Scans content entering the agent. Detects secrets, PII, injection attempts, and policy-violating content before the agent processes it.

Components: core/scanner.py, core/structured.py, detectors/*

Action Boundary

Intercepts tool calls, API requests, and agent-to-agent messages. Enforces tool contracts, agent identity checks, clearance tags, and approval gates.

Components: core/interceptor.py, core/contracts.py, core/identity.py, core/approval.py

Output Boundary

Guards content leaving the agent. Applies output policies, redaction, fallback templates, and field-level filtering before responses reach users or downstream systems.

Components: core/guard.py, core/policy.py


Component Descriptions

Policy Engine (core/policy.py)

Evaluates rules against scan results to determine the enforcement action. Supports:

  • Rule priorities (higher priority wins)
  • Hierarchical data-tag matching (personal matches personal.pii)
  • Boundary-specific rules (input, action, output)
  • Hot reload without restart

Classifier (core/classifier.py)

Runs all registered detectors against input text and aggregates detection results with data tags and confidence scores.

Interceptor (core/interceptor.py)

The action-boundary enforcement point. Validates tool calls against contracts, checks agent identity and clearance, evaluates policies, and triggers approval gates when needed.

Audit Logger (core/audit.py)

Records every enforcement decision with full context: event ID, context hash, session/source/destination IDs, matched policy, detection tags, and the action taken.
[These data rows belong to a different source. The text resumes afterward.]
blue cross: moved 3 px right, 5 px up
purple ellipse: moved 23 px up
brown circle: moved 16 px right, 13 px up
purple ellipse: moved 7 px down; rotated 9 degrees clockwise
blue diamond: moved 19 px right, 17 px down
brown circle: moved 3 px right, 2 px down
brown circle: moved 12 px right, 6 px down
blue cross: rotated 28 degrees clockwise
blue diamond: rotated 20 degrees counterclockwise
Supports time-range queries and event detail retrieval.

Memory Controller (core/memory.py)

Manages encrypted agent memory with schema validation, per-agent isolation, retention policies, and automatic expiry purge.

Approval Manager (core/approval.py)

Manages the human-in-the-loop approval workflow. Creates approval requests when policies require it, tracks request state, and validates approval/denial decisions.
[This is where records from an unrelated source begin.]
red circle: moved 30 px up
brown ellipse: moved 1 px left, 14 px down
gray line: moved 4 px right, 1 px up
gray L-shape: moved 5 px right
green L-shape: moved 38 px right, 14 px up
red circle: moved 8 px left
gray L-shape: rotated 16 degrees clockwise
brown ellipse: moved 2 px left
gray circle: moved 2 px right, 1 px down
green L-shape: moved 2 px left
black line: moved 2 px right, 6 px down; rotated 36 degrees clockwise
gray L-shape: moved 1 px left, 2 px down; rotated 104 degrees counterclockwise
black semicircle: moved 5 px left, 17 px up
Secret Manager (secrets/manager.py)

Resolves secrets through pluggable backends (environment variables, Vault, AWS Secrets Manager) with audit logging that never exposes secret payloads.

Capability Token System (secrets/capability.py)

Issues scoped, time-limited tokens that grant access to specific secrets or operations. Tokens have fine-grained scopes and TTLs.


Intelligence Layer (intelligence/)

Five AI advisory agents that help users configure and understand SafeAI. The intelligence layer is completely separate from the enforcement path:

  • MetadataSanitizer strips raw values (secrets, PII, matched patterns) before any data enters an AI prompt.
  • AIBackendRegistry manages named BYOM backends (Ollama, OpenAI-compatible). Users bring their own model.
  • BaseAdvisor is the abstract base for all 5 agents. Each returns an AdvisorResult with artifacts written to a staging directory.
  • AI generates configs → SafeAI enforces deterministically. AI never makes runtime decisions.

Design Decisions

Decision Rationale
Boundary model over middleware chain Three explicit boundaries (input, action, output) map directly to the data flow in agent systems, making policies easier to reason about than a flat middleware stack.
Policy-as-data (YAML) over policy-as-code YAML policies can be reviewed by security teams without reading Python. They can be version-controlled, diffed, and hot-reloaded independently of application code.
Framework-agnostic core The core engine has zero framework dependencies. Framework-specific adapters are thin wrappers in middleware/, making it trivial to add new frameworks.
Deterministic enforcement Given the same input and policy, SafeAI always produces the same decision. No probabilistic or ML-based filtering in the enforcement path.
Audit everything Every boundary decision is logged with full context. This is non-negotiable for compliance and incident investigation.
Plugin system over monolith Custom detectors, adapters, and policy templates are loaded via entry points, keeping the core package small and extensible.
AI outside the enforcement loop The intelligence layer advises; it never enforces. Generated configs go to a staging directory for human review. This preserves deterministic enforcement guarantees.
Metadata-only by default AI agents work on audit aggregates, code structure, and tool definitions -- never raw content. This prevents accidental data exposure through the AI path.